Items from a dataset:
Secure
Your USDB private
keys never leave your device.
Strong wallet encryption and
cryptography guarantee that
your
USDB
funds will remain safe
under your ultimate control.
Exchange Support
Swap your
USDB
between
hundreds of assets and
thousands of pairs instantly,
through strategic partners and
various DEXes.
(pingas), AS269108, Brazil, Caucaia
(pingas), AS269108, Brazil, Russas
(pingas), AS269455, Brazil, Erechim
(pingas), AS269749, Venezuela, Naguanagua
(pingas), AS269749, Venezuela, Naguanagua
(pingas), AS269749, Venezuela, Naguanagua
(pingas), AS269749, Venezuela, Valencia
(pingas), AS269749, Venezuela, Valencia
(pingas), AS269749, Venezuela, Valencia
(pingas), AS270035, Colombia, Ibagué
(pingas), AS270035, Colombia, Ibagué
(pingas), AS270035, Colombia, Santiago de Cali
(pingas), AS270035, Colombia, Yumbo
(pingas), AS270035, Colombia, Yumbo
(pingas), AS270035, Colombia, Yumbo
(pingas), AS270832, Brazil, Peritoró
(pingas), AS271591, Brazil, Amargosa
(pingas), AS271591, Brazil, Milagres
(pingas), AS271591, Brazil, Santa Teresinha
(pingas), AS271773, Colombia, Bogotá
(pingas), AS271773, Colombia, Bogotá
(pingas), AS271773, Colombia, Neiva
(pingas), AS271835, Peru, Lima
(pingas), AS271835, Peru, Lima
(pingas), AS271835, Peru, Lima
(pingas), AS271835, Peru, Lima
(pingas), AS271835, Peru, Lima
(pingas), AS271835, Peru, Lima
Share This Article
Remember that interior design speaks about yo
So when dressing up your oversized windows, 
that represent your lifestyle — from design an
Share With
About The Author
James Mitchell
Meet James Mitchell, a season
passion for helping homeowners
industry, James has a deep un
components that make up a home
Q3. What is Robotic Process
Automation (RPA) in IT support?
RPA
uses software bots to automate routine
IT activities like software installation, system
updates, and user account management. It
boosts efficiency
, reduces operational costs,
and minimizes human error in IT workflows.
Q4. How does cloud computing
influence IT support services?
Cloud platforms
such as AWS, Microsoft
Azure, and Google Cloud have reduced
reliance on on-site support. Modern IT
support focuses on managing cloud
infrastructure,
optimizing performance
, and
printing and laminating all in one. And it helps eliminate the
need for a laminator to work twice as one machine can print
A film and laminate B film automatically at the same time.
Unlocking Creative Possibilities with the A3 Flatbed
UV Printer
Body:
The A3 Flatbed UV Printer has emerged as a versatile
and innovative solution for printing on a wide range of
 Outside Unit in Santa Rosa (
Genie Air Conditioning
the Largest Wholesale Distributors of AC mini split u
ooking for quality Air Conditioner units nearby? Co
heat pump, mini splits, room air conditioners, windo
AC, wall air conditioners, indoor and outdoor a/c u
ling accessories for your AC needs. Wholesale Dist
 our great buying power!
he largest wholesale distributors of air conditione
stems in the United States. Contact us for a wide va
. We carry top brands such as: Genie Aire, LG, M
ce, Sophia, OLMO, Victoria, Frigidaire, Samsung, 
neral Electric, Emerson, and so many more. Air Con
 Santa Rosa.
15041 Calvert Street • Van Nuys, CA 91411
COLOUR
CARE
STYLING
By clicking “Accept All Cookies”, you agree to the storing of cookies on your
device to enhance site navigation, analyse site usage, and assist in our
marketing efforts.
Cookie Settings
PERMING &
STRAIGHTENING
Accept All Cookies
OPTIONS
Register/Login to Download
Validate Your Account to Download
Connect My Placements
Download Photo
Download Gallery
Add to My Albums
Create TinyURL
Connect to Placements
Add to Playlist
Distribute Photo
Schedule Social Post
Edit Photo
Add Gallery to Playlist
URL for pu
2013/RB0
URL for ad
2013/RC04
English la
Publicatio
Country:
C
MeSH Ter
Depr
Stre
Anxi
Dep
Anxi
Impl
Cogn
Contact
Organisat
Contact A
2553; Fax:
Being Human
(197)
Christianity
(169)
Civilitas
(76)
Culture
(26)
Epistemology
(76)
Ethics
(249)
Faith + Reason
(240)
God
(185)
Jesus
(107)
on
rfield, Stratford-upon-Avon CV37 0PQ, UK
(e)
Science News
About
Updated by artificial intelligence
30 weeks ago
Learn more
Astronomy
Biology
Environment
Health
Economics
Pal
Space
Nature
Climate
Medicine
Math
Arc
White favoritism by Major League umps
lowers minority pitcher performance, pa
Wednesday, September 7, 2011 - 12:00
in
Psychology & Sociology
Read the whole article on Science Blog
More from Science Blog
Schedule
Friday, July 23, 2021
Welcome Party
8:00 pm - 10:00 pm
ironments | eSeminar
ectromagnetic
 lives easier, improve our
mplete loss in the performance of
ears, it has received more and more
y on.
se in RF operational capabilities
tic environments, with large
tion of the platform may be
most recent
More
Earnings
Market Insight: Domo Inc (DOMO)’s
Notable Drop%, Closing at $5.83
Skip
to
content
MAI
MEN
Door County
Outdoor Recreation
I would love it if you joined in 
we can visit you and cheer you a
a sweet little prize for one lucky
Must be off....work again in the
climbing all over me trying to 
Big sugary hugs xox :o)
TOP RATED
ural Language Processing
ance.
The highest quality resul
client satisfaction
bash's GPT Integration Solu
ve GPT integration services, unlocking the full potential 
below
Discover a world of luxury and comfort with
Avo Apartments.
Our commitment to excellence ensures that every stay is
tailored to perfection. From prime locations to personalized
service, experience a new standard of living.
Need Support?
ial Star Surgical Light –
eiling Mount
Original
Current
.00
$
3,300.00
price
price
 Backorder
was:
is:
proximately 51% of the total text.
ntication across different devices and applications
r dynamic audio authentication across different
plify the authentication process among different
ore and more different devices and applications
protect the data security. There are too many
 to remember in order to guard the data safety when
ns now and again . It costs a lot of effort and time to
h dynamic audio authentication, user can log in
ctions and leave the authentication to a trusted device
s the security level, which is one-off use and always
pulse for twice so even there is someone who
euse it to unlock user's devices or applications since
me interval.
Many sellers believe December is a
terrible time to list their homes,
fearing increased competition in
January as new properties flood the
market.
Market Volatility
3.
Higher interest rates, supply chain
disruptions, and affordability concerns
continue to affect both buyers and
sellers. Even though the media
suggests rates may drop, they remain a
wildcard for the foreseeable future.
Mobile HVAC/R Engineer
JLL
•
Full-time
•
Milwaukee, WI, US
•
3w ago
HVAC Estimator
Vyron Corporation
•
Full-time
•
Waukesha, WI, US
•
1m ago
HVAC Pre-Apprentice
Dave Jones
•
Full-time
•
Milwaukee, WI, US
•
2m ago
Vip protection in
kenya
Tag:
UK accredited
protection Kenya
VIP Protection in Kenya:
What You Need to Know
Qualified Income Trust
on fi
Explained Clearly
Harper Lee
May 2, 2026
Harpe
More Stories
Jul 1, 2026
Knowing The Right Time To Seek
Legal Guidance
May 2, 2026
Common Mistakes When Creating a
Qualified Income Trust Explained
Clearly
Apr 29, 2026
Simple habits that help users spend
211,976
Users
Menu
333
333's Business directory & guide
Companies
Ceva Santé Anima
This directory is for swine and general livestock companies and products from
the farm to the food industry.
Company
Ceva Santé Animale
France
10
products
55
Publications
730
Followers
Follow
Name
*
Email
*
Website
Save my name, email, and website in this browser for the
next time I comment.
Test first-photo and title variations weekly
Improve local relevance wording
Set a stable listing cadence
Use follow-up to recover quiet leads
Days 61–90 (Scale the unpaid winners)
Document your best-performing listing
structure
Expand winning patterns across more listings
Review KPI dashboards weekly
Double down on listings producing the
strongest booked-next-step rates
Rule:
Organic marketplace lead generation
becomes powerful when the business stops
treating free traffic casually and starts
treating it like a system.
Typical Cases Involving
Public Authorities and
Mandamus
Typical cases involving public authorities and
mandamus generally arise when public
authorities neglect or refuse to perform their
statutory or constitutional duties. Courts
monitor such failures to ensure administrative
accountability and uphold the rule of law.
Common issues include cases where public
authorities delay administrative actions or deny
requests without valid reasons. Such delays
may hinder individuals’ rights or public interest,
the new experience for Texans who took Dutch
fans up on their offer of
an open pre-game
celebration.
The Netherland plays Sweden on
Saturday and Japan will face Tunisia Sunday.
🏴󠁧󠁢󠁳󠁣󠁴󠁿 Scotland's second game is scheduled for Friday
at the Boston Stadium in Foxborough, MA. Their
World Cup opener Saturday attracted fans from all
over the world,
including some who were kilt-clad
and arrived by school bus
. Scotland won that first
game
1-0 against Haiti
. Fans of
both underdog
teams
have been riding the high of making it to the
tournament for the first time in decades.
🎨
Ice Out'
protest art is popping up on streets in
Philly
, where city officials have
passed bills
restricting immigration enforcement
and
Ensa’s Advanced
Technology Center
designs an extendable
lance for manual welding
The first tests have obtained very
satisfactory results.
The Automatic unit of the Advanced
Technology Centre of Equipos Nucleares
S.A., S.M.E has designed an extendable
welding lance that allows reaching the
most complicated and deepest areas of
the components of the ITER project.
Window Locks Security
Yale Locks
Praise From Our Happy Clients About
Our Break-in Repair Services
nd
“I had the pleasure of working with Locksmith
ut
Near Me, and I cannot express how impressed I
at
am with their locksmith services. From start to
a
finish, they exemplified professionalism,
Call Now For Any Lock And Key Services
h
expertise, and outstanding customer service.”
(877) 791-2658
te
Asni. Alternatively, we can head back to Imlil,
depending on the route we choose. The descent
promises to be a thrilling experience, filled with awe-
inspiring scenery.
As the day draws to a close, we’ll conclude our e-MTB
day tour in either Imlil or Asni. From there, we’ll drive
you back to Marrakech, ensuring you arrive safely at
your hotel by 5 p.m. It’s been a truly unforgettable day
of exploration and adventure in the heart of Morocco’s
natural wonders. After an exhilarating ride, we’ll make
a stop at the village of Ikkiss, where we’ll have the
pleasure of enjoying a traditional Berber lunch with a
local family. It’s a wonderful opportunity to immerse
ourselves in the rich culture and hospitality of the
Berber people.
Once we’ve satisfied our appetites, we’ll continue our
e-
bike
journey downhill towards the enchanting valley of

--- What this task involves ---
Take the lines from the first line of the records through the line holding "thousands of pairs", both included, and please reproduce them exactly with nothing added.

--- Solved exercise ---
Secure
Your USDB private
keys never leave your device.
Strong wallet encryption and
cryptography guarantee that
your
USDB
funds will remain safe
under your ultimate control.
Exchange Support
Swap your
USDB
between
hundreds of assets and
thousands of pairs instantly,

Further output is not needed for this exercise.